Introduction
This curriculum is a fifth grade science unit and can be taught in a general education or in an English Language Learning (ELL) classroom. I have taught an ELL for the past three years and have had 100% Navajo students in my classroom. My school district is on the Navajo reservation in the northeastern part of Arizona. The district has three schools, an elementary, middle and a high school. There are less than 2,000 students in the district with 99% Navajo student population and 70% qualify for free and reduced lunch. The school is located in a rural area and some of the students travel about fifty miles to get to school.
My curriculum unit includes the Arizona's College and Career Ready Standards – English Language Arts 3–5 which integrates History, Social Studies and an emphasis on Science and the Diné Culture. It covers the course of four weeks for approximately fifty-five minutes a day. The science portion encompasses bad microbes and bacteria that hinder an individual from walking the path of harmony (hozho) within the Circle of Life.
Also, the Diné Standards includes the Science, Social Studies and Health focusing on healthy self, disease prevention, culture and lifestyle, and identifying and avoiding potential hazards and situations. Although, this unit will be created for Navajo students, I hope other classrooms will be able to use the unit to integrate cultures from other tribes or ethnicities.
Two bacteria and virus illnesses that infected the majority of the Diné population during the early 1900's and into the 1950's were tuberculosis (bacillus), and influenza (RNA virus), two major diseases that impacted the Navajo population. These varied and dispersed sicknesses were a wake-up call to the U.S. government, who needed to recruit military doctors that were willing to reside on the desolate reservation and to treat sick Indians. These Anglo doctors had to learn the culture of the Diné people because the majority of the Diné did not readily visit the government clinics or hospitals. These doctors eventually trained young Navajo men and women to become Community Health Representatives (CHR) to convince sick Navajos to visit the local clinics. I will teach bacteria and viruses in depth to my students, as the background knowledge which is displayed on various charts on my classroom walls.
The human body has billions of microbes within and on the body. These good and bad bacteria and viruses help keep the body in check balancing when an individual is following the natural goal of living a long life. In the Diné traditional culture there is such a concept of living a long healthy life. The Circle of Life is a daily and long life concept our culture utilizes to stay on the circle path. Students need to know and use the Circle of Life concept because it connects to their past generation and history, present day life, and lives of their future children and grandchildren.

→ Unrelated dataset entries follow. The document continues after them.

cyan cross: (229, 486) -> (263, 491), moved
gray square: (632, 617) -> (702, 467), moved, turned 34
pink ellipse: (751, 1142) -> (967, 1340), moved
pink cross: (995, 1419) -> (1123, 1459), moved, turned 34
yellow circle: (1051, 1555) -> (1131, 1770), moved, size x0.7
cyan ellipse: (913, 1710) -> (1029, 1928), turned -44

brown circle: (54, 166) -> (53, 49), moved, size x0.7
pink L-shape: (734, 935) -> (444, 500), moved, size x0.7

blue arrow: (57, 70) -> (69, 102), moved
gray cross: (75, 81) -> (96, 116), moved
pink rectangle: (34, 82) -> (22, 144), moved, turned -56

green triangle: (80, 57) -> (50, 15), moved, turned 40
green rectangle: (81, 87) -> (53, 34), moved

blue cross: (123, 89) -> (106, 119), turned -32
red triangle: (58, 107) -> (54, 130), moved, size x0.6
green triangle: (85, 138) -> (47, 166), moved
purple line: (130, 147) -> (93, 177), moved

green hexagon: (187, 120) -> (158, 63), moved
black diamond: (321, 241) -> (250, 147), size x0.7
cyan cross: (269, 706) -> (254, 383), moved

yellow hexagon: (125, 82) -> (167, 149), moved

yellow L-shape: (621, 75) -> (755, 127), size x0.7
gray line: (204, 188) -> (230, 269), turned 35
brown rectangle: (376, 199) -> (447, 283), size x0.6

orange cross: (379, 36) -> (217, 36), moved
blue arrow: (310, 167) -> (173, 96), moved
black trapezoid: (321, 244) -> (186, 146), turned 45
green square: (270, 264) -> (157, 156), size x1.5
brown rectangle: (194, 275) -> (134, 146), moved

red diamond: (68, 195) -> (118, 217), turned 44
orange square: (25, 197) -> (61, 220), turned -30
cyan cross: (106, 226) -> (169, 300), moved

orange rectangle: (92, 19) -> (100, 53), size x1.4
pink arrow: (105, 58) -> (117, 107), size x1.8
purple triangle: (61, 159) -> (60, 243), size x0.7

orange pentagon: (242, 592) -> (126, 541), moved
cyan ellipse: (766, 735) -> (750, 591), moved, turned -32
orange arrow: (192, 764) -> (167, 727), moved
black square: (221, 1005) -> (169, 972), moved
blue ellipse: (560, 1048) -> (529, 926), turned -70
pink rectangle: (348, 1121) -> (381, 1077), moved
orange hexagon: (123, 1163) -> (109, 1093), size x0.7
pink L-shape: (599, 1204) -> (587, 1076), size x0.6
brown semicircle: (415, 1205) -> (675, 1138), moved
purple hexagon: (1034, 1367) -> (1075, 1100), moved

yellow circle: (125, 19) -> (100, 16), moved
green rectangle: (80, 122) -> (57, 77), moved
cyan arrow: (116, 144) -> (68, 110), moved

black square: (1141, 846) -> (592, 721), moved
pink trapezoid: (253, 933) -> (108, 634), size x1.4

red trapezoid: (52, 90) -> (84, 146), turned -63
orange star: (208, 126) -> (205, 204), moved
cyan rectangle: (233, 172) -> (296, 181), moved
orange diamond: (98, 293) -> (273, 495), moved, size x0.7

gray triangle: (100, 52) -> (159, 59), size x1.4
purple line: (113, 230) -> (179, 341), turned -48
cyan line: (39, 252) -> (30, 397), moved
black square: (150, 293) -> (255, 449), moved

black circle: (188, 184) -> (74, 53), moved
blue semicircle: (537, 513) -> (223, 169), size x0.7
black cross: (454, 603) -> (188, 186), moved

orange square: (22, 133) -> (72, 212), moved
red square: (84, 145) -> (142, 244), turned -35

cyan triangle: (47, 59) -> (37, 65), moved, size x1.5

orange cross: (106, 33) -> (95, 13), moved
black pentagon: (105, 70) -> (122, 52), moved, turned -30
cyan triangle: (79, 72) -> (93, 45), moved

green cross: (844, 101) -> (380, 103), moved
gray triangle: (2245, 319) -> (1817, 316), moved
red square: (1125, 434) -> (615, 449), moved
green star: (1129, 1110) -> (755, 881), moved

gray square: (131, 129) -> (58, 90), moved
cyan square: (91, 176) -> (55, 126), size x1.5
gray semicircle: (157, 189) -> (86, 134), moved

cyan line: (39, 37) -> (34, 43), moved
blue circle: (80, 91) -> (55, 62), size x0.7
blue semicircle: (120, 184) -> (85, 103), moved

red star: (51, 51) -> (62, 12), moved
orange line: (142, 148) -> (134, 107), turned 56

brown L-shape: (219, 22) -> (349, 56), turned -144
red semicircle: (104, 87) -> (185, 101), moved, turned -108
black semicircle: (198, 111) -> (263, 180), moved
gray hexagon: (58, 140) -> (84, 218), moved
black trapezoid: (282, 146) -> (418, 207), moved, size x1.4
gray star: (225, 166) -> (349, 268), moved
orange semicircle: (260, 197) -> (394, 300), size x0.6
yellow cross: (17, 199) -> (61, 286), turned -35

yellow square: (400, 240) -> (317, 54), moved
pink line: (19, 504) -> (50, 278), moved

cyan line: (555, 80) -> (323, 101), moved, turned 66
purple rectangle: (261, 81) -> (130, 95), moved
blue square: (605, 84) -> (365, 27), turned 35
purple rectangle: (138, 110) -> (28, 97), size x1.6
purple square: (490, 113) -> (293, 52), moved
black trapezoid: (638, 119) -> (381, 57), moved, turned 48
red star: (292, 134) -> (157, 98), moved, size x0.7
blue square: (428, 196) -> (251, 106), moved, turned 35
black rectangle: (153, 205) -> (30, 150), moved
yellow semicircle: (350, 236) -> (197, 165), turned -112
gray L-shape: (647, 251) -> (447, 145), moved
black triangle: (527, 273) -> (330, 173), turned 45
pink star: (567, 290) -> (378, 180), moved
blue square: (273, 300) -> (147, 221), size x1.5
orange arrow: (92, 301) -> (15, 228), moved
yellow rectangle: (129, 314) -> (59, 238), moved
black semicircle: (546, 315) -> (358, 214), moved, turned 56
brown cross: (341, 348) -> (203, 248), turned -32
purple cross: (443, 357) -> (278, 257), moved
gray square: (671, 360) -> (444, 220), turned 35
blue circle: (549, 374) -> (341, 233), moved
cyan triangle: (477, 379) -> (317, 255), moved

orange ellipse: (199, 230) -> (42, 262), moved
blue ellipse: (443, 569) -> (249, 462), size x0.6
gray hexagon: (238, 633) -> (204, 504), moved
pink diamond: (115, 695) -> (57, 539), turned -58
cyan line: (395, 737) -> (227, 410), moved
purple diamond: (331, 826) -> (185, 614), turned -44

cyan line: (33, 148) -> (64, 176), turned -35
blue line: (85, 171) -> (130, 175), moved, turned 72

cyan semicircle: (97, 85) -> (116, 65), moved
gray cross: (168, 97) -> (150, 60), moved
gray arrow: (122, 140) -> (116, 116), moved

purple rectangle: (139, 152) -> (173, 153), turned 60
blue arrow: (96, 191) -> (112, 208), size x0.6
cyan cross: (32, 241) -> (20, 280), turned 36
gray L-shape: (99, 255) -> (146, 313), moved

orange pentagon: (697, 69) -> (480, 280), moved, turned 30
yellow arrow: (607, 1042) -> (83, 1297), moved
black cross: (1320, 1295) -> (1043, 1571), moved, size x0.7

The Circle of Life is an intangible concept used in comparison to other concrete resources like the Navajo basket (t'saa'), the traditional Navajo home (Hooghan), our sand paintings (iikaah), jewelry (yodi naalyei), flags and seals (danaat'aa), and our Mother Earth (Nihima aszaan). These resources have the circle path, cardinal directions, and the sacred colors with sections. These circle illustrations are compared to the Circle of Life diagram created on charts paper which are visible in the classroom. I am able to refer back to the Circle when I teach the history of the influenza and the tuberculosis outbreaks in relation to the micro-biome in the human body. Every action of a person connects to their whole body, even to the microbes. Breathing, giving birth, death, defecation, the raising and consumption of food, these and almost everything else that a human being thinks, says, or does, are, in a sense, "scared" acts.¹
After the Circle of Life visual input, I will present the basics of microbes by explaining the three domains of life (Bacteria, Archaea, and Eukaryotes). Then I will focus on bacteria and viruses and how they connect to the micro-biome, and to influenza (RNA virus) and tuberculosis (bacillus) diseases. The history of how bacteria and viruses infected and affected world and local (Diné Reservation) populations, and understanding how the different epidemics and pandemics impacted these populations through time are keys for learning about microscopic life. Students are able to see the tuberculosis history and the effect of the disease on the reservation compared to the U.S. nation, and how a Diné woman (Annie Wauneka) took the initiative to help her people during the 1930's and into the 1950's with her tuberculosis campaign.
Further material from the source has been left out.